The required output is the line that contains "du fruit de" and every line after it, each written out exactly, up to the end of the entries.

(Stored data entries)
'''

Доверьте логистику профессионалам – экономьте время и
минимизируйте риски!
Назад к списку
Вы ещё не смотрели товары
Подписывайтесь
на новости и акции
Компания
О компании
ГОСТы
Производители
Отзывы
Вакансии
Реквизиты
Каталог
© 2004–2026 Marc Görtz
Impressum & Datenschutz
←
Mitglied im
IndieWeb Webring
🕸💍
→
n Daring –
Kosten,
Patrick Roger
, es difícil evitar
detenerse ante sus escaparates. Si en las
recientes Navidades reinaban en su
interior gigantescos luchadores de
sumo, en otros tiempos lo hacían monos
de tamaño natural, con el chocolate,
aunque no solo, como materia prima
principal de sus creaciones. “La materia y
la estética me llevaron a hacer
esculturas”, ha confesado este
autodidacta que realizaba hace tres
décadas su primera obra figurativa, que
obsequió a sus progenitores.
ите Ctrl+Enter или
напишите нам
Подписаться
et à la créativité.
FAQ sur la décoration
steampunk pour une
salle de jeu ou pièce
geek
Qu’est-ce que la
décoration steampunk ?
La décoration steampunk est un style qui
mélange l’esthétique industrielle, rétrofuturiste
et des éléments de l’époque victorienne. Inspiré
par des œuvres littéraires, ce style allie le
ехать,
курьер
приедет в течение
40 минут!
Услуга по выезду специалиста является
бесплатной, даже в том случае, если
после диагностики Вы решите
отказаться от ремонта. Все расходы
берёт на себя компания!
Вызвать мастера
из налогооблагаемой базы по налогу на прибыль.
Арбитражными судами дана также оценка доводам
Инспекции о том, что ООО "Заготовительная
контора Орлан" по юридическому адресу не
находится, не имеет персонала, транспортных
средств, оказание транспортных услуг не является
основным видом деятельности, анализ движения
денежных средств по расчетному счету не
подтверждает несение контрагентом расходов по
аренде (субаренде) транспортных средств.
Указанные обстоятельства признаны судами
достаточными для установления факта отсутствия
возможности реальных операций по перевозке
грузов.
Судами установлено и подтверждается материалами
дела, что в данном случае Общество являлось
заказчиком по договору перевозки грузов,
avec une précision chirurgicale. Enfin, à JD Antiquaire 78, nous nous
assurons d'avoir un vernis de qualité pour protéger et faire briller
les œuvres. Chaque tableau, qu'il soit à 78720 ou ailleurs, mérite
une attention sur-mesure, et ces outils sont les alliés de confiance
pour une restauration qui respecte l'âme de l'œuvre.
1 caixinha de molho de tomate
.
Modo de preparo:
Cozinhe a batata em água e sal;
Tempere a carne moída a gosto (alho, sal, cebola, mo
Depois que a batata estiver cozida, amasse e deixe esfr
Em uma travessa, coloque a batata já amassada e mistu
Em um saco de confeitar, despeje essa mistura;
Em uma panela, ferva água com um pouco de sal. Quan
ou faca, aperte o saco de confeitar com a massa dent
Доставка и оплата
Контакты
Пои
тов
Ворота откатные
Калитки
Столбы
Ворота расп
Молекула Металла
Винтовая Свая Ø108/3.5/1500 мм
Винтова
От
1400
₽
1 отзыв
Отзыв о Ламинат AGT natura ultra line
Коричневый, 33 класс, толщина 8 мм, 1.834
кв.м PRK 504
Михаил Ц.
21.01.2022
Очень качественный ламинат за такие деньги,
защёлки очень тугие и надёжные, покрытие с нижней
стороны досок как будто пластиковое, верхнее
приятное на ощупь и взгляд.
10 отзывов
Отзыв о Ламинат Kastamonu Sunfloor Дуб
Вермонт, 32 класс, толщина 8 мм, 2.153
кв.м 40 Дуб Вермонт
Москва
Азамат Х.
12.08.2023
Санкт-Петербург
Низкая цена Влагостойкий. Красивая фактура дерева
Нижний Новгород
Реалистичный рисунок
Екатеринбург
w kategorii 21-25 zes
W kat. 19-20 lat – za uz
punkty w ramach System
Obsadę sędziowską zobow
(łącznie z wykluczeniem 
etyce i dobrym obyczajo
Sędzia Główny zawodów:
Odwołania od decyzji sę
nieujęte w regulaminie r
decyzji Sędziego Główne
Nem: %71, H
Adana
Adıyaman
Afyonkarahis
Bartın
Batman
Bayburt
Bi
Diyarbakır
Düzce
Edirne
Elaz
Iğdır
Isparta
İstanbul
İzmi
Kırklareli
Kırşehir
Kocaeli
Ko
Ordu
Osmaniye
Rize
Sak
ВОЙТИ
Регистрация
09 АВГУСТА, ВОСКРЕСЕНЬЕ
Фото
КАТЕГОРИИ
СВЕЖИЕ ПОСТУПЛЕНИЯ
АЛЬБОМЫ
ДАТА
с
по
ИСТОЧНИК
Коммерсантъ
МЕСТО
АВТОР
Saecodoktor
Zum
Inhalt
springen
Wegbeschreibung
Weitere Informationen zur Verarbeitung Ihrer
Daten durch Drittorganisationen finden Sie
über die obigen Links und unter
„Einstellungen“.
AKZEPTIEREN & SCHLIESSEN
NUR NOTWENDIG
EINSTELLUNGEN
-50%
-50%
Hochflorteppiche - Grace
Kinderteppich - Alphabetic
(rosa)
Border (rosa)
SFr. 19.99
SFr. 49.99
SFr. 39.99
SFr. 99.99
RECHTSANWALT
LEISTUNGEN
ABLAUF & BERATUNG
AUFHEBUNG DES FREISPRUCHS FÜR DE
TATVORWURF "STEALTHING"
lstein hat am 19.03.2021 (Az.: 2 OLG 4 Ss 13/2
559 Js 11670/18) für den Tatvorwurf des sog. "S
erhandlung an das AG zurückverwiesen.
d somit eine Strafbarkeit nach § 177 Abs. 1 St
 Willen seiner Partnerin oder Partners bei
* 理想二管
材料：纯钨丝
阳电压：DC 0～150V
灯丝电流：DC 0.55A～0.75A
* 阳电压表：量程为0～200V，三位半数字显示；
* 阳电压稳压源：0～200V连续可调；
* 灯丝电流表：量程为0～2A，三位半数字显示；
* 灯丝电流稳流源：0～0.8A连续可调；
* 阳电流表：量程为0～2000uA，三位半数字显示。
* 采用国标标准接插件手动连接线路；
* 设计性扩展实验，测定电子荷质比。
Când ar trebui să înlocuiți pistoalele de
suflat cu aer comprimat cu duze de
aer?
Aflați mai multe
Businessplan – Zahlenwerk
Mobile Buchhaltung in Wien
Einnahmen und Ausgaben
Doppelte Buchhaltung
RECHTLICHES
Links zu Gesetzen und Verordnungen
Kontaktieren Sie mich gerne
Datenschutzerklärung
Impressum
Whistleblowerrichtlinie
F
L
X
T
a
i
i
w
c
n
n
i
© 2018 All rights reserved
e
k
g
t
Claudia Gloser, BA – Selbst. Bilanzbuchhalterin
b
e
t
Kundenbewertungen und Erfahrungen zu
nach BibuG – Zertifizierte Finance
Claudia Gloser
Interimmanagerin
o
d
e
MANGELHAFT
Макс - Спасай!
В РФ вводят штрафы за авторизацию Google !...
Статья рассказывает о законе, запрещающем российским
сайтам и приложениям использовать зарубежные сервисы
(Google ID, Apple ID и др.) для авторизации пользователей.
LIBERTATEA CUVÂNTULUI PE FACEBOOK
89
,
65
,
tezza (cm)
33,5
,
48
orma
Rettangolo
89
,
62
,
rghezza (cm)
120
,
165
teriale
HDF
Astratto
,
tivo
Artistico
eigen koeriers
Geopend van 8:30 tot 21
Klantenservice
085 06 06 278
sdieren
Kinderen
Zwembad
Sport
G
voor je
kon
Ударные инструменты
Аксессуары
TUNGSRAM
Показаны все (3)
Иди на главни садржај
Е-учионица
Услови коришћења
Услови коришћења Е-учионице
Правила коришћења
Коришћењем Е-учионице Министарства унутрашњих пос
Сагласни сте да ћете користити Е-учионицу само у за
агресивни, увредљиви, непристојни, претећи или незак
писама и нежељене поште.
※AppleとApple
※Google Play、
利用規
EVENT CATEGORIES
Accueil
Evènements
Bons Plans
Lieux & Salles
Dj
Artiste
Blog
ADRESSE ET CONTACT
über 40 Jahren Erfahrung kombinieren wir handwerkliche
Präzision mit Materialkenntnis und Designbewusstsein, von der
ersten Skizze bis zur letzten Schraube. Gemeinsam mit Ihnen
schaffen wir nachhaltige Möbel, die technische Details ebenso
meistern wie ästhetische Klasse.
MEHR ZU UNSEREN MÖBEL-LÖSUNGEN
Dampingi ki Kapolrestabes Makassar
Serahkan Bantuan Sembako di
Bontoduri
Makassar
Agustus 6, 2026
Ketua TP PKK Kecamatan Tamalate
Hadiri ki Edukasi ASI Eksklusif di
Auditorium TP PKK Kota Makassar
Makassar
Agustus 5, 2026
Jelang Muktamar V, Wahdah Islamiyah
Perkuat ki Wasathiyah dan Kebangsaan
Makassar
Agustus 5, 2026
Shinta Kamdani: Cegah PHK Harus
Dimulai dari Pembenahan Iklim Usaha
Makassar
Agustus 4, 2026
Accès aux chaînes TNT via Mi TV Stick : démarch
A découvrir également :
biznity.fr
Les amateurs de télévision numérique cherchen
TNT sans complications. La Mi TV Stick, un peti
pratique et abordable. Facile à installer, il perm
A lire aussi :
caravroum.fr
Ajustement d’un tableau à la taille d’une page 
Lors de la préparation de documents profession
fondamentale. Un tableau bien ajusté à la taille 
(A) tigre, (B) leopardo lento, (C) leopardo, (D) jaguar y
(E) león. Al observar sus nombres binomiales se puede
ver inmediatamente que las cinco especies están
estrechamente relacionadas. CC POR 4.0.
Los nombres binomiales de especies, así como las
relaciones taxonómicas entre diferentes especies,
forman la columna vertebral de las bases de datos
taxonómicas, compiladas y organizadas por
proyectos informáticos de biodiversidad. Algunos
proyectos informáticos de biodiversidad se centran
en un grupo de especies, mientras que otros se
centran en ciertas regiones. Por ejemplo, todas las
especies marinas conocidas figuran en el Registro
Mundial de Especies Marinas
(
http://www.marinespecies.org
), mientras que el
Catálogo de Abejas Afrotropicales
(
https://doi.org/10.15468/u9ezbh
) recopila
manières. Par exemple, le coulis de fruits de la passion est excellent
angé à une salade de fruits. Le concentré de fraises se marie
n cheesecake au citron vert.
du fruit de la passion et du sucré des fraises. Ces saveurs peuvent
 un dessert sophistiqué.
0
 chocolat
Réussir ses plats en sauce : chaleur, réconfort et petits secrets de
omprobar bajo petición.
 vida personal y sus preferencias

'''

▶ TASK RESULT:
du fruit de la passion et du sucré des fraises. Ces saveurs peuvent
 un dessert sophistiqué.
0
 chocolat
Réussir ses plats en sauce : chaleur, réconfort et petits secrets de
omprobar bajo petición.
 vida personal y sus preferencias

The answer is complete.